Does God read our Tweets?

I was the sports editor of my college newspaper, St. Olaf’s Manitou Messenger. If you start reading this and don’t like sports, you’ll find that football is only the theme that gets into the topic.  I offer up this piece because sometimes you hear a media story that makes you wonder, what do people think of this?

When someone goes on Twitter to blame God for dropping a football, surely there must be something going on worth considering.

Stevie Johnson, a rookie wide receiver for the Buffalo Bills could smell victory.  His team is in the midst of a miserable year, but a few weeks ago they won their 2nd game of the season after Johnson scored 3 touchdowns.

The following game went to overtime and Johnson got open.  The ball was thrown beautifully and he had it in his hands.  The offensive lineman ran over to hug the quarterback because they had won the game.  But the quarterback, Ryan Fitzpatrick—with his Ivy League education from Harvard, knew that the game wasn’t over.  Johnson dropped it.  Pittsburgh would get the ball and kick a field goal to win.  Victory was snatched out of the Bills’ hands—literally.

Johnson was pretty emotional afterward.  In fact, he turned his attention to God in the following tweet:

Johnson looking at the ball, thinking "Why God?"

“I PRAISE YOU 24/7!!!!!! AND THIS HOW YOU DO ME!!!!! YOU EXPECT ME TO LEARN FROM THIS??? HOW???!!! ILL NEVER FORGET THIS!! EVER!!! THX THO…”

As Chris Stedman wrote in his JIRD post “Making the Internet Moral”, he says “the

Internet, like religion, can also be a tool for transformation, if we wield it responsibly.”

What happens when the Internet and religion are used simultaneously?  Is Johnson calling upon God irresponsibly or stating an opinion, a lament, a cry out to God that is appropriate to his faith.

I wonder if Stevie Johnson would’ve been comfortable blaming God if just speaking to a reporter?  Would Johnson have been praising God more if he would’ve caught the ball?

Have social networking sites like Twitter, Facebook, and Ning created a safe place to air out our dirty laundry or has it increased our scrutiny of thoughts or ideas that are negative?

But part of why I was so drawn to what Johnson tweeted was the logic behind it.  This sounds like a Psalm to me.  Look at Psalm 5, for instance, Johnson very well could’ve been inspired by the words of David.

The first two verses are “Listen to my words, LORD, consider my lament. Hear my cry for help, my King and my God, for to you I pray.”

The Bible has demonstrated, clearly, that not everything goes right.  God is often lifted up in praise, but grumbled upon when things don’t go as planned.  What Johnson writes may be a bit discomforting to those who worry that our use of God language in society puts too much credit or blame on God.

I assume God doesn’t care about a meaningless football game in the midst of economic strife, war, bullying, or fear-mongering radio hosts.  Language is a way for us to express ourselves to God.  Certainly I don’t expect God to intervene when Johnson plays next by giving him super-human speed and the ability to catch any pass that he touches.  God doesn’t work that way, and I would guess that Johnson knows that.

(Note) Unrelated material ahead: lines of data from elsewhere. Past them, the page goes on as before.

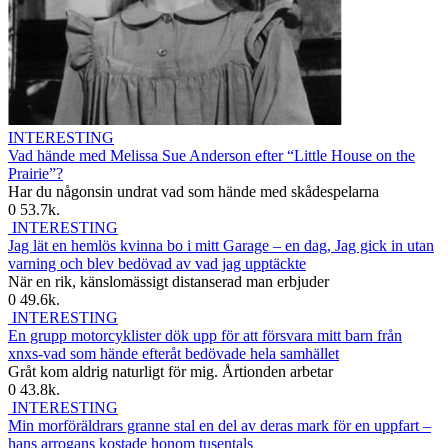
INTERESTING
Vad hände med Melissa Sue Anderson efter “Little House on the
Prairie”?
Har du någonsin undrat vad som hände med skådespelarna
0
53.7k.
INTERESTING
Jag lät en hemlös kvinna bo i mitt Garage – en dag, Jag gick in utan
varning och blev bedövad av vad jag upptäckte
När en rik, känslomässigt distanserad man erbjuder
0
49.6k.
INTERESTING
En grupp motorcyklister dök upp för att försvara mitt barn från
xnxs-vad som hände efteråt bedövade hela samhället
Gråt kom aldrig naturligt för mig. Årtionden arbetar
0
43.8k.
INTERESTING
Min morföräldrars granne stal en del av deras mark för en uppfart –
hans arrogans kostade honom tusentals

But his words are out there.  Often times, I feel like I hear people use religion through the media or internet in ways that make me cringe.  Have you ever been with someone who said something and used “we” or “The Bible” says and it didn’t add up to the way you felt or believed?

Within the Christian hermeneutic that I write from, I often feel like it is my responsibility to stand up to fellow Christians who use their religion in ways that may be taken as representing all, or some, other Christians.  In the same way that most Christians were appalled by what Pastor Terry Jones threatened to do with burning Qurans, I cringe when I see people like Stevie Johnson that put God in position to bestow good or bad like a puppet master.

Theologically, my lens of God is that of love and grace.  God for me is one who can be blamed and cursed, but also loved and thanked.  God is not someone who I feel intervenes in my life in matters such as catching or dropping a ball.  I have no problem with Johnson being upset with God, but if Johnson truly believes that it was God’s intervention that caused it, this is where I take issue.

Social networking sites are great.  In matters such as this, however, a proper response from Johnson may have been to center his frustration in contemplative prayer and to focus on how he can improve as a player through practice and concentration.  Leave the blaming out of it and just play the game.  If God is watching our games and reading our Tweets, then he might Tweet back: “I created your hands, use them next time, but stop blaming me.”

4 thoughts on “Does God read our Tweets?”

  1. John,

    This is a great reflection. To tell you the truth, I really loved Johnson’s tweet because, in the majority of football games, God gets thanked for the touchdowns, and the losing team keeps quiet.

    Why not let theodicy run its course? If you see God’s hand in everyday life, call it as you see it. The wins and losses. The rain falling on guilty and innocent alike. Why let God get credit for the points, while the misses are chalked up to falling short? It’s just too easy a line, too neat.